We can also look how the coercive field changes with temperature:

plt.plot(T, results_ai.Hc.value, linestyle="-", marker="o")
plt.xlabel(me.T().axis_label)
plt.ylabel(me.Hc().axis_label);

Finally we look at the maximum energy product BHmax. This shows a clear error at higher temperatures, where the values jump significantly. This is again due to the model switching from hard-magnet to soft-magnet predictions as the intrinsic properties change with temperature. The input to the function at these high temperature points is outside the training data range, so the model is extrapolating and producing unphysical results.

plt.plot(T, results_ai.BHmax.value, linestyle="-", marker="o")
plt.xlabel(me.T().axis_label)
plt.ylabel(me.BHmax().axis_label);

We can check the metadata of the model to see the range of input parameters it was trained on:

mammos_ai.Hc_Mr_BHmax_from_Ms_A_K_metadata()

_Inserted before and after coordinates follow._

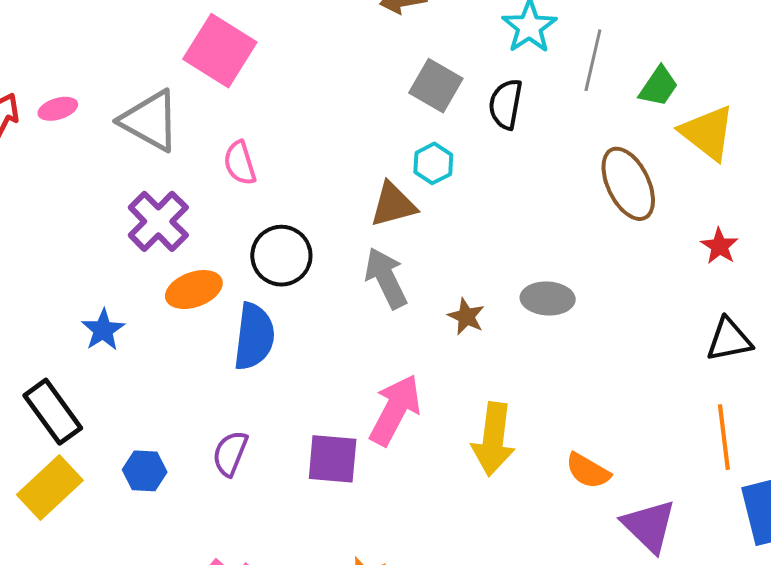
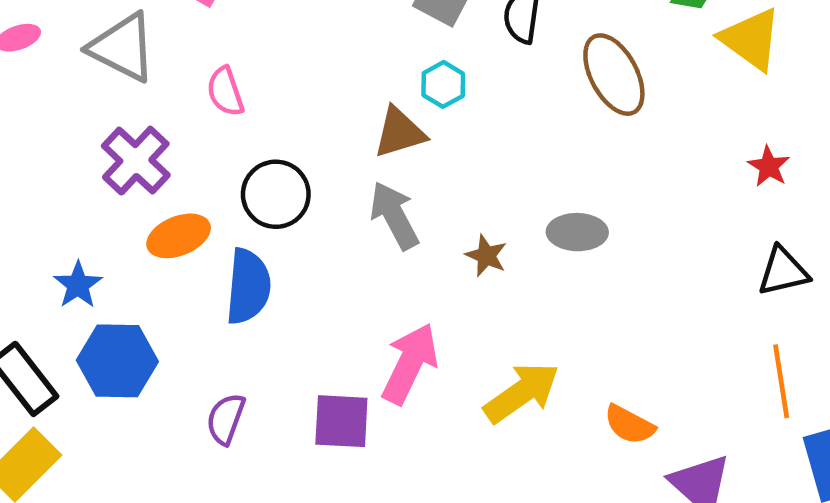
brown ellipse: (628, 184) -> (614, 75), moved
yellow arrow: (493, 439) -> (522, 393), turned -130
blue hexagon: (145, 471) -> (117, 361), moved, size x1.6

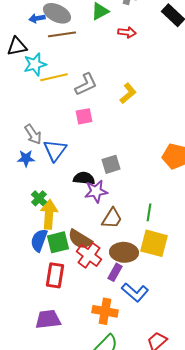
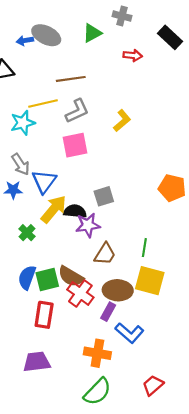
red arrow: (127, 32) -> (133, 55), moved
brown line: (62, 34) -> (71, 79), moved
cyan star: (35, 64) -> (23, 123), moved
pink square: (84, 116) -> (75, 145), size x1.4
yellow arrow: (49, 214) -> (54, 209), moved, turned 36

{'model_name': 'cube50_singlegrain_random_forest_v0.1',
 'description': 'Random forest model trained on simulated data for single grain cubic particles with 50 nm edge length with the external field applied parallel to the anisotropy axis.',
 'training_data_range': {'Ms': (Entity(ontology_label='SpontaneousMagnetization', value=79580.0, unit='A / m'),
   Entity(ontology_label='SpontaneousMagnetization', value=3980000.0, unit='A / m')),
  'A': (Entity(ontology_label='ExchangeStiffnessConstant', value=1e-13, unit='J / m'),
   Entity(ontology_label='ExchangeStiffnessConstant', value=1e-11, unit='J / m')),
  'K': (Entity(ontology_label='UniaxialAnisotropyConstant', value=10000.0, unit='J / m3'),
   Entity(ontology_label='UniaxialAnisotropyConstant', value=10000000.0, unit='J / m3'))},
 'input_parameters': ['Ms (A/m)', 'A (J/m)', 'K1 (J/m^3)'],
 'output_parameters': ['Hc (A/m)', 'Mr (A/m)', 'BHmax (J/m^3)'],
 'source': 'https://github.com/MaMMoS-project/ML-models/tree/main/beyond-stoner-wohlfarth/single-grain-easy-axis-model'}

Internally, the model checks if the sample is a hard magnet based on the intrinsic properties. If it is, it uses a hard-magnet predictor. If it is not, it switches to a soft-magnet predictor. We can directly check which samples are classified as hard magnets:

mammos_ai.is_hard_magnet_from_Ms_A_K(
    Ms=results_kuzmin.Ms(T),
    A=results_kuzmin.A(T),
    K1=results_kuzmin.K1(T),
)

array([ True,  True,  True,  True,  True,  True,  True,  True,  True,
        True,  True,  True,  True,  True,  True,  True,  True, False,
       False, False])

In this notebook, we have shown how the mammos-ai package can serve as a fast alternative to full micromagnetic simulations for predicting the hysteresis properties of hard magnets. By using intrinsic micromagnetic parameters as inputs, the model provides rapid estimates that avoid the hours-long runtime of traditional simulations. However, this speed comes with reduced accuracy, particularly when extrapolating beyond the range of the training data. Users should therefore take care when interpreting results.